Loy Krathong (ลอยกระทง) is considered to be one of the most beautiful and popular festivals in Thailand, taking place on the full moon of the 12th month in the traditional Thai lunar calendar. This year, that translates to this Saturday — 24 November. This time of year (usually) has fine weather as the rainy season has ended and there are high water levels throughout the country.
The floating of a krathong — a small boat made usually of banana leaf and containing a flower, a candle, and three lighted incense sticks — is intended to float away ill fortune as well as to express apologies to Khongkha or Ganga, the River Goddess. Government offices and large companies build much bigger and more elaborate boats which are then judged in contests.

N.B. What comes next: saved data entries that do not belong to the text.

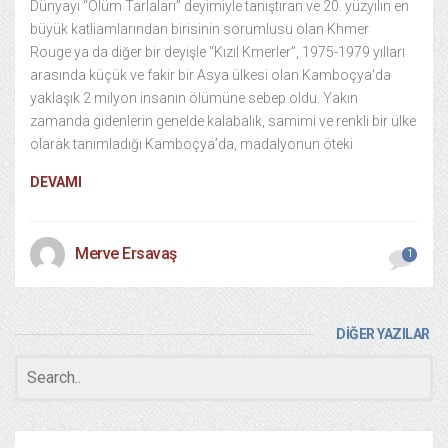
Dünyayı “Ölüm Tarlaları” deyimiyle tanıştıran ve 20. yüzyılın en
büyük katliamlarından birisinin sorumlusu olan Khmer
Rouge ya da diğer bir deyişle “Kızıl Kmerler”, 1975-1979 yılları
arasında küçük ve fakir bir Asya ülkesi olan Kamboçya’da
yaklaşık 2 milyon insanın ölümüne sebep oldu. Yakın
zamanda gidenlerin genelde kalabalık, samimi ve renkli bir ülke
olarak tanımladığı Kamboçya’da, madalyonun öteki
DEVAMI
Merve Ersavaş
1
DİĞER YAZILAR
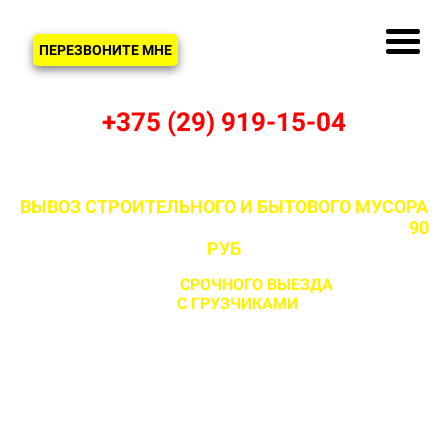
ЗВОНОК
ПЕРЕЗВОНИТЕ МНЕ
+375 (29) 919-15-04
ВЫВОЗ СТРОИТЕЛЬНОГО И БЫТОВОГО МУСОРА
В СЕМКОВ ГОРОДКЕ И МИНСКОМ РАЙОНЕ ОТ
90
РУБ
С ВОЗМОЖНОСТЬЮ
СРОЧНОГО ВЫЕЗДА
НА ОБЪЕКТ
ЗА 1 ЧАС
С ГРУЗЧИКАМИ
И БЕЗ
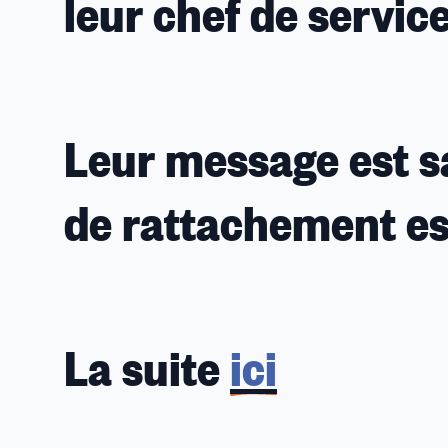
leur chef de service
Leur message est sa
de rattachement est
La suite
ici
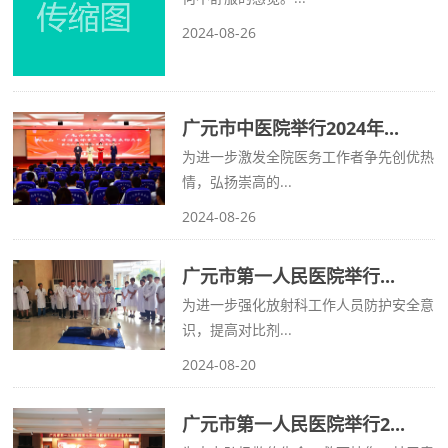
2024-08-26
广元市中医院举行2024年...
为进一步激发全院医务工作者争先创优热
情，弘扬崇高的...
2024-08-26
广元市第一人民医院举行...
为进一步强化放射科工作人员防护安全意
识，提高对比剂...
2024-08-20
广元市第一人民医院举行2...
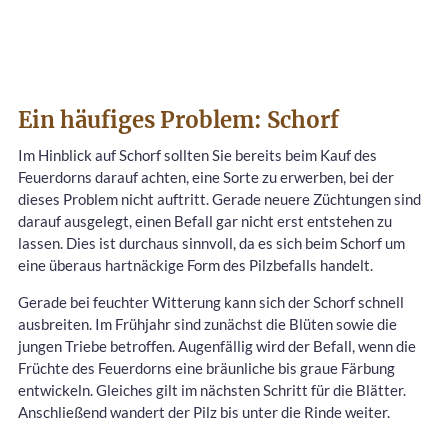
Ein häufiges Problem: Schorf
Im Hinblick auf Schorf sollten Sie bereits beim Kauf des
Feuerdorns darauf achten, eine Sorte zu erwerben, bei der
dieses Problem nicht auftritt. Gerade neuere Züchtungen sind
darauf ausgelegt, einen Befall gar nicht erst entstehen zu
lassen. Dies ist durchaus sinnvoll, da es sich beim Schorf um
eine überaus hartnäckige Form des Pilzbefalls handelt.
Gerade bei feuchter Witterung kann sich der Schorf schnell
ausbreiten. Im Frühjahr sind zunächst die Blüten sowie die
jungen Triebe betroffen. Augenfällig wird der Befall, wenn die
Früchte des Feuerdorns eine bräunliche bis graue Färbung
entwickeln. Gleiches gilt im nächsten Schritt für die Blätter.
Anschließend wandert der Pilz bis unter die Rinde weiter.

Also during Loy Krathong, numerous beauty pageants are held to honor Noppomas, who was a consort of the Sukothai king Loethai in the 14th century. According to legend, she was the first to float decorated krathongs. The festival itself is Brahmin in origin. In 1863, HRH King Mongkut (Rama IV) wrote an interesting account about the first Loy Krathong Festival.
When floating a krathong, people make a wish as they set it in the water. It is believed that if the candle remains burning until the krathong is out of sight then their wish will come true. By the end of the evening, there are hundreds of flickering lights bobbing up and down on the numerous waterways of Thailand.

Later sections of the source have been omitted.